Covalent compounds are formed when atoms, typically nonmetals, share electrons. This sharing process creates discrete, electrically neutral molecules, which are the building blocks of the compound. Electrical conductivity is determined by the mobility of charged particles within a substance’s structure. Covalent compounds are generally electrical insulators because their unique bonding structure does not provide the necessary mobile charge carriers.
The Requirements for Electrical Flow
For any material to carry an electrical current, it must contain charged particles that are free to move throughout its bulk. This movement of charge defines electrical conductivity. Mobile charge carriers take one of two forms, depending on the material’s composition and physical state.
One form involves ions, which are atoms or molecules with a net positive or negative charge. These charged particles must be physically mobile, such as when an ionic compound is melted or dissolved in a solvent. The other mechanism involves electrons that are not tightly bound to a single atom but are delocalized and able to drift freely across the material’s structure. Materials that allow this free movement of charges are classified as conductors.
Why Covalent Structures Prevent Charge Movement
The shared nature of electron pairs in a covalent bond is the primary reason these compounds are poor conductors. Electrons are tightly held in a specific region between the two bonded atoms. These shared electrons are localized and are not free to move away from their fixed positions to carry an electrical current.
This arrangement means that even when a voltage is applied, no delocalized electrons are available to move through the substance. When covalent compounds dissolve or melt, they typically do not break apart into charged ions; the entire, neutral molecule remains intact. Therefore, there are no mobile ions to transport the charge through the liquid. The absence of both free ions and delocalized electrons fundamentally prevents the flow of electricity through most covalent materials.
The Fundamental Difference from Conductive Materials
The insulating behavior of covalent compounds is clearer when contrasted with high-conductivity materials. Metallic substances are excellent conductors due to their “sea of electrons” bonding model. In metals, valence electrons are delocalized and shared among all positive metal ions, allowing them to flow freely when an electric field is applied.

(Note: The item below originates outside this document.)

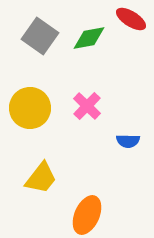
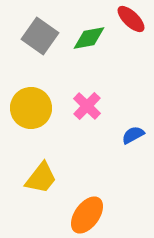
red ellipse: rotated 12 degrees clockwise
yellow circle: moved 1 px right
blue semicircle: moved 5 px right, 6 px up; rotated 150 degrees clockwise
orange ellipse: rotated 12 degrees clockwise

Ionic compounds, formed by the transfer of electrons, use a different mechanism. Solid ionic compounds do not conduct electricity because their charged ions are locked into a rigid crystal lattice. However, when an ionic solid is melted or dissolved, the lattice breaks down, freeing the positive cations and negative anions to move. This mobility of charged ions enables the flow of current, making molten or aqueous ionic compounds good conductors.
Notable Exceptions to Non-Conductivity
While the general rule is that covalent compounds do not conduct electricity, a few exceptions exist. The most well-known exception is graphite, a form of carbon that is a giant covalent network solid. Graphite’s structure consists of carbon atoms arranged in flat layers, where each atom is bonded to only three others.
This bonding leaves one valence electron per atom delocalized above and below the layers. These delocalized electrons are free to move within the layers, allowing graphite to conduct electricity effectively, unlike other covalent network solids such as diamond.
Ionization in Solution
Another exception involves highly polar covalent compounds, such as hydrogen chloride (HCl). Although pure, gaseous HCl is a non-conductor, dissolving it in water causes ionization. The strong polarity of the bond causes the molecule to dissociate completely, forming mobile hydrogen ions (H+) and chloride ions (Cl-). In this case, the resulting solution of mobile ions, rather than the pure covalent compound itself, conducts the electrical current.